By the way, would it be weird if I strated a thread around my party, where I can perhaps show some of the deco I made and all that? Would also be nice to have an overview of what the party will look like, since I can only start decorating a day in advance... And maybe some of you will have ideas on what to add or change to make it look more complete? Or is it too ego-centric to start a thread over your own party?


----------



## dane82 (Sep 24, 2012)

Nikita Storm said:


> By the way, would it be weird if I strated a thread around my party, where I can perhaps show some of the deco I made and all that? Would also be nice to have an overview of what the party will look like, since I can only start decorating a day in advance... And maybe some of you will have ideas on what to add or change to make it look more complete? Or is it too ego-centric to start a thread over your own party?


i say go for it! one thing i wish people here did more of (myself included) is share more of their party photos.


----------



## chocolatemice (May 2, 2014)

Nikita Storm said:


> By the way, would it be weird if I strated a thread around my party, where I can perhaps show some of the deco I made and all that? Would also be nice to have an overview of what the party will look like, since I can only start decorating a day in advance... And maybe some of you will have ideas on what to add or change to make it look more complete? Or is it too ego-centric to start a thread over your own party?


Definitely do it, please! I love seeing party photos and you have a great theme. I think most people here love seeing what everyone else is working on!


----------



## RottenReekie (Sep 9, 2016)

When my husband went as a mad scientist, we put dark grey eye shadow brushed on the face around the edge of his goggles, so that when the goggles were on top of his head, it looked like he had been in a lab explosion!! It was a great effect. I believe he also made his lab coat look like it had been burned in places as well.

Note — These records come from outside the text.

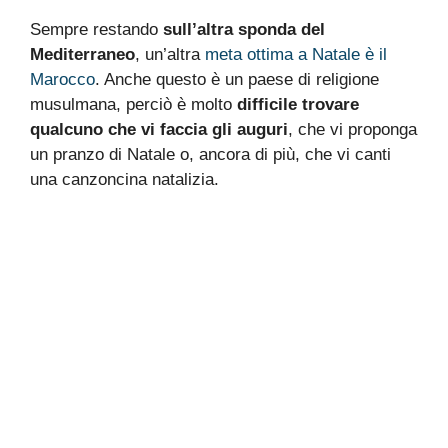
Sempre restando
sull’altra sponda del
Mediterraneo
, un’altra
meta ottima a Natale è il
Marocco
. Anche questo è un paese di religione
musulmana, perciò è molto
difficile trovare
qualcuno che vi faccia gli auguri
, che vi proponga
un pranzo di Natale o, ancora di più, che vi canti
una canzoncina natalizia.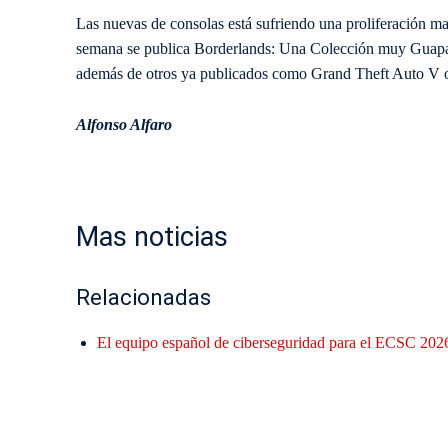
Las nuevas de consolas está sufriendo una proliferación ma
semana se publica Borderlands: Una Colección muy Guapa 
además de otros ya publicados como Grand Theft Auto V o
Alfonso Alfaro
Mas noticias
Relacionadas
El equipo español de ciberseguridad para el ECSC 2026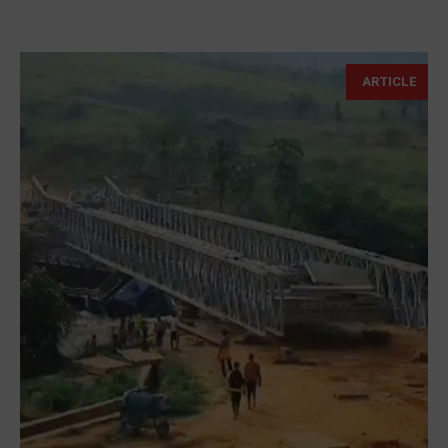
ARTICLE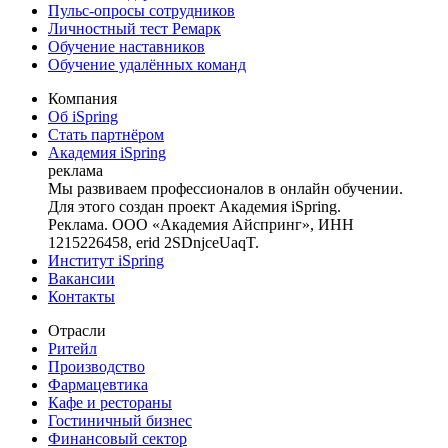
Пульс-опросы сотрудников
Личностный тест Ремарк
Обучение наставников
Обучение удалённых команд
Компания
Об iSpring
Стать партнёром
Академия iSpring
реклама
Мы развиваем профессионалов в онлайн обучении.
Для этого создан проект Академия iSpring.
Реклама. ООО «Академия Айспринг», ИНН
1215226458, erid 2SDnjceUaqT.
Институт iSpring
Вакансии
Контакты
Отрасли
Ритейл
Производство
Фармацевтика
Кафе и рестораны
Гостиничный бизнес
Финансовый сектор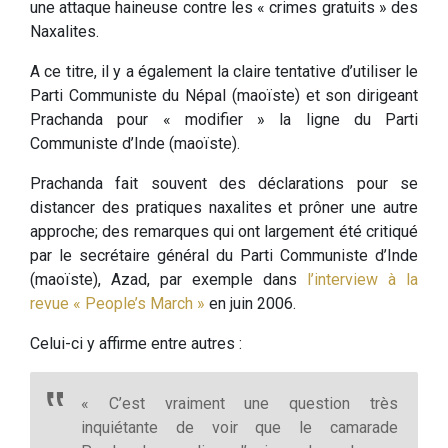
une attaque haineuse contre les « crimes gratuits » des
Naxalites.
A ce titre, il y a également la claire tentative d’utiliser le
Parti Communiste du Népal (maoïste) et son dirigeant
Prachanda pour « modifier » la ligne du Parti
Communiste d’Inde (maoïste).
Prachanda fait souvent des déclarations pour se
distancer des pratiques naxalites et prôner une autre
approche; des remarques qui ont largement été critiqué
par le secrétaire général du Parti Communiste d’Inde
(maoïste), Azad, par exemple dans
l’interview à la
revue « People’s March »
en juin 2006.
Celui-ci y affirme entre autres :
« C’est vraiment une question très
inquiétante de voir que le camarade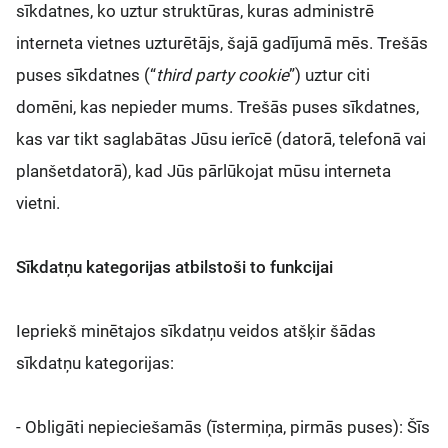
sīkdatnes, ko uztur struktūras, kuras administrē
interneta vietnes uzturētājs, šajā gadījumā mēs. Trešās
puses sīkdatnes (“
third party cookie
”) uztur citi
domēni, kas nepieder mums. Trešās puses sīkdatnes,
kas var tikt saglabātas Jūsu ierīcē (datorā, telefonā vai
planšetdatorā), kad Jūs pārlūkojat mūsu interneta
vietni.
Sīkdatņu kategorijas atbilstoši to funkcijai
Iepriekš minētajos sīkdatņu veidos atšķir šādas
sīkdatņu kategorijas:
- Obligāti nepieciešamās (īstermiņa, pirmās puses): Šīs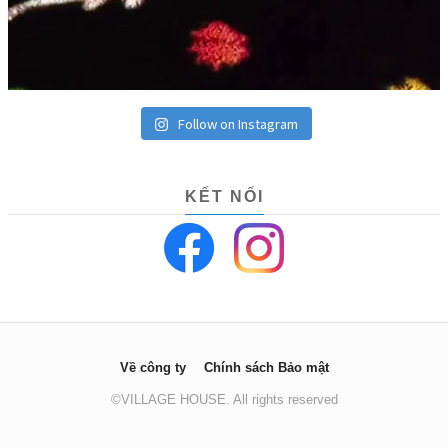
Follow on Instagram
KẾT NỐI
Về công ty
Chính sách Bảo mật
©VILLAGE HOUSE. All rights reserved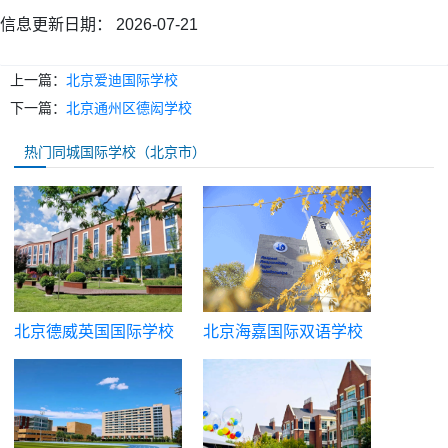
信息更新日期：
2026-07-21
上一篇：
北京爱迪国际学校
下一篇：
北京通州区德闳学校
热门同城国际学校（北京市）
北京德威英国国际学校
北京海嘉国际双语学校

Can't wait to see pictures!!


----------



## Nikita Storm (Sep 21, 2016)

Ok, I will  feels like I should! But, sure, it would just start out with silly props and stuff I bought, but it would be nice to see it grow into a real party! Hope I can convince some of the people at the party that I can actually post pictures with them in it, afterwards


----------



## Nikita Storm (Sep 21, 2016)

RottenReekie said:


> When my husband went as a mad scientist, we put dark grey eye shadow brushed on the face around the edge of his goggles, so that when the goggles were on top of his head, it looked like he had been in a lab explosion!! It was a great effect. I believe he also made his lab coat look like it had been burned in places as well.
> 
> Can't wait to see pictures!!



Oooh! Now there's a great idea for my guy! He's stuck with his labcoat and doesn't know what to do with it at all! I'm sooooo going to present this idea! Thanx!


----------



## Wickedwench (Aug 31, 2016)

You can also go the plague doctor route. Works really well with steam punk

I am working on my hubbys plague doctor mask now. I should have pictures this weekend. But this is something similar. Just the female version.


----------



## Nikita Storm (Sep 21, 2016)

Now it's funnythat you mention that! My guy was giong for a mask like that!!! We couldn't really afford one and I don't think I could make one, not now anymore anyway. It's awesome that you did, though! It's exactly the sort of creepy he is into  What's your husband wearing for costume?


----------